A thread is a separate flow of execution. By using threads Python can handle multiple tasks concurrently. However, only one thread can run at a time due to interactions with the Global Interpreter lock (GIL). So threads will not speed up all tasks. They’re mostly useful for tasks that spend much of their time waiting like GUI’s and applications with a lot of I/O. For CPU intensive tasks it’s better to proceed with multiprocessing.
It’s also important to note that switching between threads is done by the operating system and can take place at any point in time. This makes it harder to debug threaded applications. Variables that are shared between threads could also cause race conditions when not properly implemented. This can be avoided by adding locking mechanisms. Choosing the appropriate lock granularity is not always easy however. Moreover adding locks could increase the risk of deadlocking. So working with threads always requires a certain amount of caution.
We want communication between our threads, but also want to stay away from manual lock configurations. This is the perfect scenario to bring in queues. This is a Python class that implements all the required locking semantics for you. We populate the queue from the main thread and start up some worker threads to process the queue items.
The same can be done with asyncio, but here the worker threads will be replaced by worker tasks. Easily put, tasks are wrappers for coroutines and coroutines are objects scheduled in the asyncio event loop. All tasks are processed in the same process and thread, but context switching is possible at places that you specify to reduce the idle time.
For multiprocessing the same flow can be applied. This time the worker threads will be replaced by worker processes.
The Queue/Worker-flow is visualized in Figure 1.
Figure 1: Queue/Worker-flow.
Work is generated and placed in a queue.
Multiple workers take items from the queue and process them.
We’ll implement the workers as separate threads, processes and asynchronous tasks.
We had a look at threading.
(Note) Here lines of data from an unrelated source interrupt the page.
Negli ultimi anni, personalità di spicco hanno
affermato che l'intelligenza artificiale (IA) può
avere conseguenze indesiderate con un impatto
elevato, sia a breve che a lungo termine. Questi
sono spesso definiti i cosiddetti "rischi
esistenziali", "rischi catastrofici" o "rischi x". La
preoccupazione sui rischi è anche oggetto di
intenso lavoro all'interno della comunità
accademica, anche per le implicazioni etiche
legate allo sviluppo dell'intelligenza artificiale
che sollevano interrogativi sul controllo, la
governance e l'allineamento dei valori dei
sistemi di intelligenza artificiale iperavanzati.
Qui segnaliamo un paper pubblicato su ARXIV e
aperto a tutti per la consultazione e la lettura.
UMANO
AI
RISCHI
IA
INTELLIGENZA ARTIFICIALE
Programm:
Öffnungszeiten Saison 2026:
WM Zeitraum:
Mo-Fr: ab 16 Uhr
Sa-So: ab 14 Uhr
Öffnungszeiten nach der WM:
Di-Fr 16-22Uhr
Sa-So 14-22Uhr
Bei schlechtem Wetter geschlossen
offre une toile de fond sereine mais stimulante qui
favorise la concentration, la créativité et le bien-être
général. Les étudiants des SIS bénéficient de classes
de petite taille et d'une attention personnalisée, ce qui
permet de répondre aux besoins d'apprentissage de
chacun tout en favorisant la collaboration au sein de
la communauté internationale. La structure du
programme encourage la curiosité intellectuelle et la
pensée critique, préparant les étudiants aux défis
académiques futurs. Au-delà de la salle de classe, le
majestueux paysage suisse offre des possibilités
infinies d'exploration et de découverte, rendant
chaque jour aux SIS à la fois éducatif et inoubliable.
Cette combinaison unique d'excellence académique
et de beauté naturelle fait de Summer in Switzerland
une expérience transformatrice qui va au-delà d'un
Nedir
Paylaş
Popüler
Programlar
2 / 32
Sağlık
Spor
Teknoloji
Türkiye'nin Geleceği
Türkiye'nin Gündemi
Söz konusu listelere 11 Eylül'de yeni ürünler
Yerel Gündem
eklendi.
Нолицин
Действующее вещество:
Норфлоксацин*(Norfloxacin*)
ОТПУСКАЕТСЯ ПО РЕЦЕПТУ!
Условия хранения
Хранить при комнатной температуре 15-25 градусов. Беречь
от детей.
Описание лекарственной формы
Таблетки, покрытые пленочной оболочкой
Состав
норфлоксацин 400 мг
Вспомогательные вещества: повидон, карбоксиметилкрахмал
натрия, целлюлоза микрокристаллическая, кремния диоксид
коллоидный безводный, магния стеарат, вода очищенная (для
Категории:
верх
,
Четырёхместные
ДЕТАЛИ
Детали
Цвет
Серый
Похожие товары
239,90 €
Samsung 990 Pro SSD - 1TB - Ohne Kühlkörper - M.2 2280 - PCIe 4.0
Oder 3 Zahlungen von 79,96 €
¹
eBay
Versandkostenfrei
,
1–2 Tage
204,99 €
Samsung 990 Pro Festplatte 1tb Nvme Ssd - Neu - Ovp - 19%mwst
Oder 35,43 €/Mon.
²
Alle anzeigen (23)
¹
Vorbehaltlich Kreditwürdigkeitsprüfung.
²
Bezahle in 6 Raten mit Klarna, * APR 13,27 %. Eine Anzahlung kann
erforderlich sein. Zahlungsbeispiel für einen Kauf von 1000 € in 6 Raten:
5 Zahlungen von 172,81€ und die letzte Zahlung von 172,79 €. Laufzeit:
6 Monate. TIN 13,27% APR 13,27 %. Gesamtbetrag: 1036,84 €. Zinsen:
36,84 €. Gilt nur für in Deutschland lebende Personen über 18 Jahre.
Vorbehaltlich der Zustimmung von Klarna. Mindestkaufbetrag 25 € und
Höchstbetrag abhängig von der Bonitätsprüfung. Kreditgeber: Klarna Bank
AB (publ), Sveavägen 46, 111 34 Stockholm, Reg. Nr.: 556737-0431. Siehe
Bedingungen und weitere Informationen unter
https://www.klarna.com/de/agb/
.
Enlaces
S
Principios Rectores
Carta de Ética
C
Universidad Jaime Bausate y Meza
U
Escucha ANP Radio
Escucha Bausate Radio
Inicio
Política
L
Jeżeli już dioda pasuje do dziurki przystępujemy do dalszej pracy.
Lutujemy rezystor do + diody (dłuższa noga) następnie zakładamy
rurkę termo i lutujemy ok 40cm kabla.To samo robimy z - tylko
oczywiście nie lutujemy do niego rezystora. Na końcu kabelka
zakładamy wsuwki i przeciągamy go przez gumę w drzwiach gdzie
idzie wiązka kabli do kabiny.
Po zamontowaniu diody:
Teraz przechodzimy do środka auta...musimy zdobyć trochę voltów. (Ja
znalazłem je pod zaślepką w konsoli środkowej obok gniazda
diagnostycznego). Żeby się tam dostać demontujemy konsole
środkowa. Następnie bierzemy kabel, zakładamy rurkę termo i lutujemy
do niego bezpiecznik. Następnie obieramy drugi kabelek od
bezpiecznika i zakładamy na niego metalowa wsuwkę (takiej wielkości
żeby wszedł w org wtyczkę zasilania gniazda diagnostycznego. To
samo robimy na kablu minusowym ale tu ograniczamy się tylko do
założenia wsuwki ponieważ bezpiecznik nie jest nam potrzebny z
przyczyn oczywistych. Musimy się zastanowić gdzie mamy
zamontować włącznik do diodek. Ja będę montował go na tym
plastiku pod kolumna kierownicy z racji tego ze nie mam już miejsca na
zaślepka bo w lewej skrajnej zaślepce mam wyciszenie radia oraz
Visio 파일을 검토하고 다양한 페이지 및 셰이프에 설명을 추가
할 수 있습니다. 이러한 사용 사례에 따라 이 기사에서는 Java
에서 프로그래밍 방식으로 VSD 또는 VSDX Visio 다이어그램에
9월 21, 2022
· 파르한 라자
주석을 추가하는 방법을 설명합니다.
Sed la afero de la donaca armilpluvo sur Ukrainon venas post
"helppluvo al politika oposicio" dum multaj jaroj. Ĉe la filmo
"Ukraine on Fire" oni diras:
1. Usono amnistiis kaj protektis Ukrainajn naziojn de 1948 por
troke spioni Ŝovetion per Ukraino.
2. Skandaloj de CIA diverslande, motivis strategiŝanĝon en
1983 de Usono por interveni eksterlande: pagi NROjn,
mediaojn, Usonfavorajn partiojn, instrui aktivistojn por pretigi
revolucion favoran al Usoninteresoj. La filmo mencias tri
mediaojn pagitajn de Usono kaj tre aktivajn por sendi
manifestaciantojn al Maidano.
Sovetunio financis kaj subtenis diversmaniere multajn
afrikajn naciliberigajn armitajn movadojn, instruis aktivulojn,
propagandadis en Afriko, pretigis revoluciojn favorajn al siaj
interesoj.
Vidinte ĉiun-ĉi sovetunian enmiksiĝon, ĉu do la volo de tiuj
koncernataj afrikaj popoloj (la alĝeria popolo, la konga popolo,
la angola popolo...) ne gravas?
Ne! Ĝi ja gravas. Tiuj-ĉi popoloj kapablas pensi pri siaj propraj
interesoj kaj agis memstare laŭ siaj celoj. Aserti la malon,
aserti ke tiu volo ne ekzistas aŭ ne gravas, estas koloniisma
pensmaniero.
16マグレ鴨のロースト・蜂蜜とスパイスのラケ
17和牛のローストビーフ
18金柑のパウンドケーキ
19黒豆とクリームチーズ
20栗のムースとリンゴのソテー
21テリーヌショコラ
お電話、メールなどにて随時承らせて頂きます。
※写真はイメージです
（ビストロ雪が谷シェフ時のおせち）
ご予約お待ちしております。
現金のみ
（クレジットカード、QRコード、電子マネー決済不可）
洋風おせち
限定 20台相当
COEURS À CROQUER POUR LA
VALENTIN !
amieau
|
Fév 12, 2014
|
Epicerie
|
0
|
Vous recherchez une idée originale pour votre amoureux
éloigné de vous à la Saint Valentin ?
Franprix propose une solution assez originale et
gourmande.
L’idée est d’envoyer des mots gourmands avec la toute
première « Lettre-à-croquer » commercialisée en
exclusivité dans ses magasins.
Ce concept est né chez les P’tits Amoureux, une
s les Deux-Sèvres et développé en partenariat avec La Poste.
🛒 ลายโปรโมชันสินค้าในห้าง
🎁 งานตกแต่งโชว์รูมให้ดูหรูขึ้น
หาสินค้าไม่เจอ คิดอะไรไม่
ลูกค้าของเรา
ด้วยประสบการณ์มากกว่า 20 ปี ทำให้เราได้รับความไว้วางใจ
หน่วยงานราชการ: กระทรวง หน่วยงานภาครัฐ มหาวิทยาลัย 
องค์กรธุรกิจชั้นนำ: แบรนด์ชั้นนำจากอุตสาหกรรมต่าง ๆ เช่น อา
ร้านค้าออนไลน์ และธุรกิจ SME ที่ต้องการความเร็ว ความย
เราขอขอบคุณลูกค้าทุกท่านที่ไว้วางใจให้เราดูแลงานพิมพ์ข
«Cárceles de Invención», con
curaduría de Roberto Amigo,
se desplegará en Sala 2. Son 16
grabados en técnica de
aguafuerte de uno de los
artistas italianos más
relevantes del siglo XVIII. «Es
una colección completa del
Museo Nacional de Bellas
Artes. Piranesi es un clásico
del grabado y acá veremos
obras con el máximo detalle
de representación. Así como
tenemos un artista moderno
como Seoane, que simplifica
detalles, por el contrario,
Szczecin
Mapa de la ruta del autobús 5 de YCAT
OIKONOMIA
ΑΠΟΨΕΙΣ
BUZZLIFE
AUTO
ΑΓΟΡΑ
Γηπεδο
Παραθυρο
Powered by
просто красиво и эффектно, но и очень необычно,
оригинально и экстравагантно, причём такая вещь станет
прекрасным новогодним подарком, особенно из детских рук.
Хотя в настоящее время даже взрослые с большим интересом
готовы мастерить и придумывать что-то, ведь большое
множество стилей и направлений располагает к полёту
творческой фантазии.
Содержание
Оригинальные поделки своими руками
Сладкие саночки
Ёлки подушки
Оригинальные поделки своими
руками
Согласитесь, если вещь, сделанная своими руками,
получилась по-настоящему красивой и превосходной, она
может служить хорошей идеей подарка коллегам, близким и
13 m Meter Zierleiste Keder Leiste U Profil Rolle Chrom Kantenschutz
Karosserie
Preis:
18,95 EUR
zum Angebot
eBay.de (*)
But what is asyncio and why would it be useful in this case? Asyncio can be used to run a program asynchronously within one thread. The core of asyncio is the event loop. This loop keeps track of all the running tasks and wakes them up when needed. Tasks can be checked to see if they’re for example done or cancelled. A Task, in turn, wraps a Coroutine. This is the code that’s actually getting executed when a Task is activated.
The main difference with threading is that you choose when the program is allowed to switch to another task. This is done by setting checkpoints, recognizable by the keyword await. With threading switching is handled automatically by the operating system.
Implementing asyncio can be challenging at first but can make the application perform better while keeping debugging relatively easy. Another thing to keep in mind is that you need to use different libraries for asynchronous programming. For our API-requests we used aiohttp instead of requests.
Although this option is not recommended for CPU-inexpensive tasks with a lot of I/O, I’ll demonstrate it to show similarities and dissimilarities with the two previous options. With multi-processing the limitations of the GIL can be circumvented, what makes it the go-to solution for CPU expensive tasks. Multiprocessing gives each process its own Python interpreter and memory space. So this involves more overhead than threading. In this example you will also see that communication between the processes adds some complexity to the script due to the fact that our workers do not share memory by default.
To have full control, we first configure a mock API locally with Mockoon. This is a free opensource tool that can be downloaded from: https://mockoon.com/download/
1. Install and open the application
2. Add a new route named: inventory/:type to the demo API
3. Change the body to:
4. Set a delay to make it all a bit more realistic. I’ve chosen a delay of 200 ms in this case.
5. Make sure that the response code is configured to 200. The python script checks the response code after each request before adding the output to the results.
The complete configuration is shown in figure 2.
Figure 2: Mockoon API configuration for the example scripts.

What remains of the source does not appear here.